Sun, Mar 03, 2002 - Page 9 News List

Base rights on the individual, not collectives

Assigning rights to groups can involve conflict and requires coercion, whereas enforcing individual rights can lead to more cooperation and coordination

By Christopher Lingle

While the dignity of human beings is being trampled throughout the world, some of the attempts to end these abuses are misguided. Indeed, the most vocal supporters of so-called human rights are actually promoting a legal concept that supports the misconduct they wish to see ended.

In particular, human rights are most often referred to in terms of collective or group rights. Similarly, government officials often engage in populist promises by defining rights based on economic or social characteristics. In both instances, the attempt to construct a system of group rights is fraught with danger.

Basing human rights upon fundamental social rights is likely to result in zero or negative-sum policy outcomes. While some groups benefit, others must necessarily lose. While individual liberties in the form of private property rights and freedom of exchange are likely to be diminished, other freedoms are also threatened.

By ignoring the key role of individual rights being guaranteed rights to autonomous human beings, collective or group-rights proponents are flirting with the destruction of the rule of law.

Referring to social or collective or group rights masks the fact that assignment of such rights may involve empowerment or possessions that require the action or aid of others. In the process of activating such group rights, the rights of other individuals will be violated by imposing obligation upon them.

Rights that impose obligations necessarily attenuate the freedom of choice and action of others. Whereas the assignment and enforcement of individual rights leads to coordination and cooperation, collectivized human rights involve conflict and require coercion.
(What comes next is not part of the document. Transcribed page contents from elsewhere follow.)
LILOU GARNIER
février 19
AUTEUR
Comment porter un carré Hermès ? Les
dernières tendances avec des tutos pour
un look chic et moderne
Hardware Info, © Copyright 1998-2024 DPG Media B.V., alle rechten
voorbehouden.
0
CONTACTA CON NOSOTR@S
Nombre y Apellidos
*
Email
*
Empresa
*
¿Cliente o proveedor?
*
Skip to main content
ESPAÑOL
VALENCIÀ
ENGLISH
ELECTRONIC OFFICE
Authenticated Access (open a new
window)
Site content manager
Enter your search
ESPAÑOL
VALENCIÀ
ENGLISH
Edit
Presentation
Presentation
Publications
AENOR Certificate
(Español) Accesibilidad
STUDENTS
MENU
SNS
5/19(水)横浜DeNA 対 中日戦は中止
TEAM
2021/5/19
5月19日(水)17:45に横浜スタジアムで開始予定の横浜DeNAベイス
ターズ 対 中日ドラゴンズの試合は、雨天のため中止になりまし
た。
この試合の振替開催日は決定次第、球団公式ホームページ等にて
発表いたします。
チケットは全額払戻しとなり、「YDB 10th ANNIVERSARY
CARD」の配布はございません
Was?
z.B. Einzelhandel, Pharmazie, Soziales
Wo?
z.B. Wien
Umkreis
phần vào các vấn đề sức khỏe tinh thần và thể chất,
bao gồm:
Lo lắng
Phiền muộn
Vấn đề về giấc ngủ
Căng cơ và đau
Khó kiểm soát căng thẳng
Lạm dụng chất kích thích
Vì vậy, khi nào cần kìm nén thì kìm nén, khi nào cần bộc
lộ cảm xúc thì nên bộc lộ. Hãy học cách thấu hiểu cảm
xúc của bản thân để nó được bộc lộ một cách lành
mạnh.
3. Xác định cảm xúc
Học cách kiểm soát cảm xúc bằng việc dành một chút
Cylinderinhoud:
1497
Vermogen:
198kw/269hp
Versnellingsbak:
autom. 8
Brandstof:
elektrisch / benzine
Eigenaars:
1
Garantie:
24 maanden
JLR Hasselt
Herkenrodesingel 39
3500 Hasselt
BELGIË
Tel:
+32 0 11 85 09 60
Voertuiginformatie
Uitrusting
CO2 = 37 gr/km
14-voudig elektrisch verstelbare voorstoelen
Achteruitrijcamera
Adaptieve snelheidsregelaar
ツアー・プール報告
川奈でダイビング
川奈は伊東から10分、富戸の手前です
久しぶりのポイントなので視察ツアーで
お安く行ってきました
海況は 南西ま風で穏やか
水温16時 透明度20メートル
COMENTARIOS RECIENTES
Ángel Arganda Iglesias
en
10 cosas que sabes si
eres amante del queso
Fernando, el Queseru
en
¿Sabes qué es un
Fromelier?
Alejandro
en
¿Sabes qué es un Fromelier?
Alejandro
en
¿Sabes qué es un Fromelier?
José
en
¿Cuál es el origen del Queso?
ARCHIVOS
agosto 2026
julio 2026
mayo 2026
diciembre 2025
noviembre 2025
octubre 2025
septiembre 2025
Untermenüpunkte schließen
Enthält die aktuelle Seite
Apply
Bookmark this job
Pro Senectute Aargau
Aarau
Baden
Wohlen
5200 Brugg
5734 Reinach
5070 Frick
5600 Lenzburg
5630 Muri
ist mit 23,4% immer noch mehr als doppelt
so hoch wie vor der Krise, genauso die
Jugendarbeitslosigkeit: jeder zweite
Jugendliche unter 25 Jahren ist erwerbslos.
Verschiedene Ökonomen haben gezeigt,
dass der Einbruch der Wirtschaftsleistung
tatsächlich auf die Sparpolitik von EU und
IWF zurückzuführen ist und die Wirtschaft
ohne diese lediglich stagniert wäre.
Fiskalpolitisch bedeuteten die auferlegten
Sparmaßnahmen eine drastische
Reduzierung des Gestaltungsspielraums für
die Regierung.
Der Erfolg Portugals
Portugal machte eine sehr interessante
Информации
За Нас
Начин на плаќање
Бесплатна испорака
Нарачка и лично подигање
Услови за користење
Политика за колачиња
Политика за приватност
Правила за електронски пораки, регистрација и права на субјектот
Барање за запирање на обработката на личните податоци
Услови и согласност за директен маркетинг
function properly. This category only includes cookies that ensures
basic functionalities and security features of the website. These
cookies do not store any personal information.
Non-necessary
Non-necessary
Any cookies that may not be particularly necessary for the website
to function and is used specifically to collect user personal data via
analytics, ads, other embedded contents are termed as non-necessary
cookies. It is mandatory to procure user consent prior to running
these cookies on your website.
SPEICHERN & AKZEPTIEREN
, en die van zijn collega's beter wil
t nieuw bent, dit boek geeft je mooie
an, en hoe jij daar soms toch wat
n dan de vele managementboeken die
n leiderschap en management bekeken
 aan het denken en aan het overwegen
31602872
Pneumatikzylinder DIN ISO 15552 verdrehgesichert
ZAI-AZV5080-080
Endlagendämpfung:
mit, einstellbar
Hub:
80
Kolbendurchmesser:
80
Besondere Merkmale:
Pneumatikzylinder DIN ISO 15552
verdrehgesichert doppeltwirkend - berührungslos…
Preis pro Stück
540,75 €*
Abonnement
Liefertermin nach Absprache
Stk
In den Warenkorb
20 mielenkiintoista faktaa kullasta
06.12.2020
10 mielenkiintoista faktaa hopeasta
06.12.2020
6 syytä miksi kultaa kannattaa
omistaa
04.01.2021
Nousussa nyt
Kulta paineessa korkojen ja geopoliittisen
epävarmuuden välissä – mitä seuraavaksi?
This collectivistic context of human rights as group rights also violates the generality requirement of jurisprudence contained within Kant's categorical imperative. Under this Kantian system, justice is served when rights are applied generally and without particular, arbitrary preferences for individuals or groups.

Following the above argument, the appropriate domain of human rights would be to protect and extend individual rights, especially those rights expressed in the holding of private property. What is at stake is the choice of a system that serves as the means for attaining and measuring social justice.

On the one hand, private property rights might be seen as essential for safeguarding most other civil rights. On the other hand, these rights might be the most effective incentive to inspire individual effort that may lead to general prosperity of the community.

Alternatively, a focus on social or communitarian rights is likely to lead to reliance upon a political determination of the economic position (income and wealth) of individuals in the community. Politicizing such outcomes in pursuit of a special sense of social justice will allow for greater opportunities for special interest groups or power elites to exploit other groups or specific individuals within the community. It can also allow envy and politics to brew up a ghastly stew.

However, anchoring human rights to a (more or less inviolable) concept of private property will reduce the number of politicized decisions that affect peoples lives. This would be less exploitative and also less arbitrary and probably more stable since community actions are justified by mutual consent and voluntary exchange among individuals.